Directly in front of them they saw what had dragged from the very soul of the woman the scream of terror.
The drawing-room opened upon the terrace, and, seated at the piano, Jackson had been playing for those in the room to dance. The windows to the terrace were open. The terrace itself was flooded with moonlight. Seeking the fresh air, one of the dancers stepped from the drawing-room to the flags outside. She had then raised the cry of terror and fallen in a faint. What she had seen, Herrick a moment later also saw. On the terrace in the moon-light, Bruno and Clara, on their hind legs, were solemnly waltzing. Neither the scream nor the cessation of the music disturbed them.
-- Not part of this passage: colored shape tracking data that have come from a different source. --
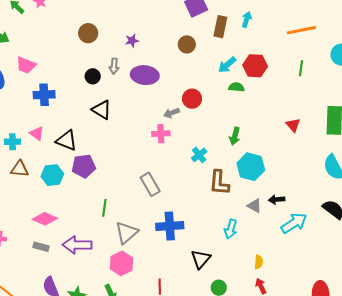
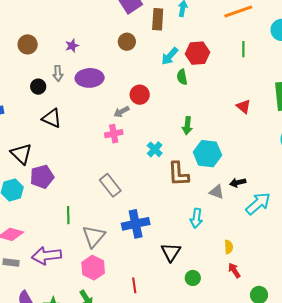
green semicircle: (236, 87) -> (182, 77), turned -98
black triangle: (67, 141) -> (21, 154), turned 30

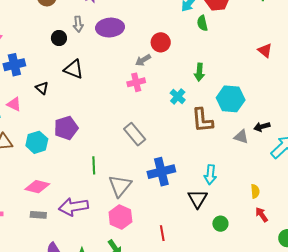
green arrow: (187, 126) -> (199, 72), moved
black triangle: (21, 154) -> (42, 88), moved, size x0.6
cyan arrow: (196, 218) -> (210, 175), moved

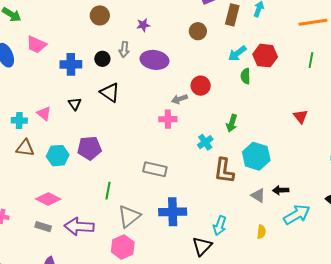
blue cross: (14, 65) -> (71, 64), moved
gray rectangle: (135, 134) -> (155, 169), turned -50
yellow semicircle: (255, 191) -> (261, 232), moved

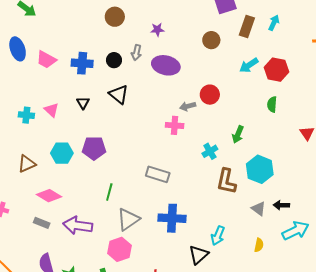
pink trapezoid: (36, 45) -> (46, 60), moved
green semicircle: (245, 76) -> (272, 104), moved
brown triangle: (25, 148) -> (27, 164), moved, turned -36

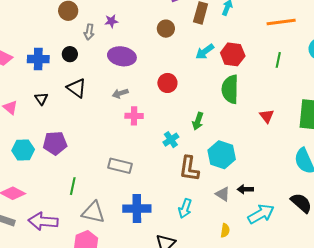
gray arrow: (136, 53) -> (89, 32), moved
green semicircle: (272, 104) -> (230, 89), size x1.8
gray arrow: (188, 106) -> (120, 93), moved
gray triangle: (128, 219) -> (93, 212), turned 50
cyan arrow: (218, 236) -> (185, 208), moved

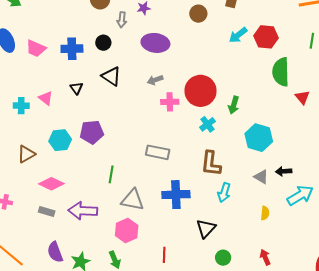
red circle: (167, 83) -> (201, 91), moved, size x1.6
green semicircle: (230, 89) -> (281, 72), moved
brown L-shape: (189, 169) -> (211, 164), moved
Contentedly, proudly, they continued to revolve in hops and leaps. From their happy expression, it was evident they not only were enjoying themselves, but that they felt they were greatly affording immeasurable delight to others. Sick at heart, furious, bitterly hurt, with roars of mocking laughter in his ears, Herrick ran toward the stables for help. At the farther end of the terrace the butler had placed a tray of liqueurs, whiskeys, and soda bottles.
His back had been turned for only a few moments, but the time had sufficed.
Lolling with his legs out, stretched in a wicker chair, Herrick beheld the form of Ikey. Between his uplifted paws he held aloof the base of a decanter; between his teeth, and well jammed down his throat, was the long neck of the bottle. From it issued the sound of gentle gurgling. Herrick seized the decanter and hurled it crashing upon the terrace. With difficulty Ikey rose. Swaying and shaking his head reproachfully, he gave Herrick a perfectly accurate imitation of an intoxicated bear.